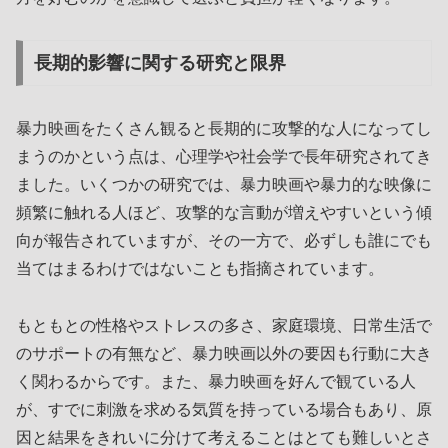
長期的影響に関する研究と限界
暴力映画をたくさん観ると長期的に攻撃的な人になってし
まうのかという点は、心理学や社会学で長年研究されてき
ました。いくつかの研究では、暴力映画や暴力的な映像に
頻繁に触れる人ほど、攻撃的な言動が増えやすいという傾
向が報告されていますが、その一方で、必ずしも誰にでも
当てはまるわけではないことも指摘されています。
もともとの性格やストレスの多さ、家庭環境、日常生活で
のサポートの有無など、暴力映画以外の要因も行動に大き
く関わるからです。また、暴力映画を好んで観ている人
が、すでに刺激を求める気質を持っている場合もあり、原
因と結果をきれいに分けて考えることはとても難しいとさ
...
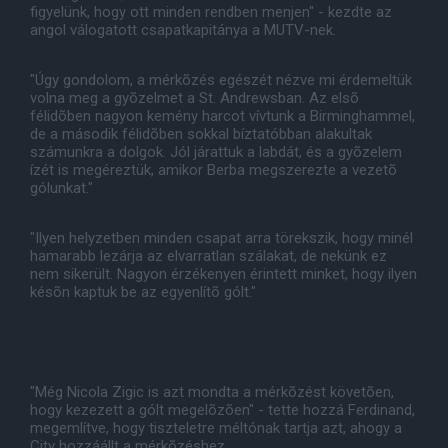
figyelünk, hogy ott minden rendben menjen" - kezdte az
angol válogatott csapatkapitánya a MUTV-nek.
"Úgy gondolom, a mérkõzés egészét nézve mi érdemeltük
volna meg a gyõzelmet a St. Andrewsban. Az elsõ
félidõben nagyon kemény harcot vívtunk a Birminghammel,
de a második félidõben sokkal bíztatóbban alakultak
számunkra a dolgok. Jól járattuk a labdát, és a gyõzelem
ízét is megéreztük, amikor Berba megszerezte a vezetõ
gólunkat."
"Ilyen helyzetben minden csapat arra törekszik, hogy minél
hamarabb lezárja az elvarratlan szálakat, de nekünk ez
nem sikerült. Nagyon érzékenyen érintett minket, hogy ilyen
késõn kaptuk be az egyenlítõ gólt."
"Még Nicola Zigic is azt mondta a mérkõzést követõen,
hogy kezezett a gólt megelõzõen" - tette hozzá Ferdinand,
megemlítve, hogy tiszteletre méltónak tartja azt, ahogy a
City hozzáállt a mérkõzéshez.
--
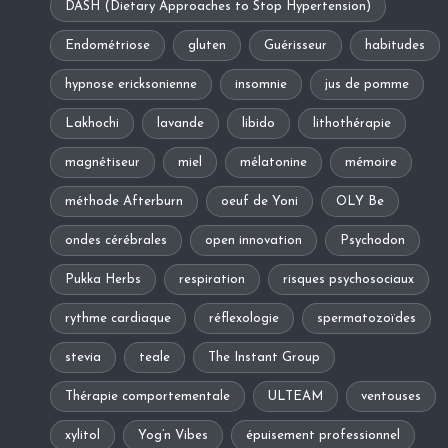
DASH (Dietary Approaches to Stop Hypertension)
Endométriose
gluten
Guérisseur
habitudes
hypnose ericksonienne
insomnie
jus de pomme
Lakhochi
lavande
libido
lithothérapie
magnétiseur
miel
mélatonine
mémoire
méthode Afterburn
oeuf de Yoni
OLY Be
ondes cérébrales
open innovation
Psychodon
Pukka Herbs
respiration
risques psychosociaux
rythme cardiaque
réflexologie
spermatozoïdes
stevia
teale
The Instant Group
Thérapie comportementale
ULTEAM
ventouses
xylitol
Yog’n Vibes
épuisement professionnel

▸ **TASK DESCRIPTION**:
In your answer, include only the lines above starting at the line that holds "Pukka Herbs" and ending at the line that holds "épuisement professionnel", copied exactly.

▸ **EXPECTED ANSWER**:
Pukka Herbs
respiration
risques psychosociaux
rythme cardiaque
réflexologie
spermatozoïdes
stevia
teale
The Instant Group
Thérapie comportementale
ULTEAM
ventouses
xylitol
Yog’n Vibes
épuisement professionnel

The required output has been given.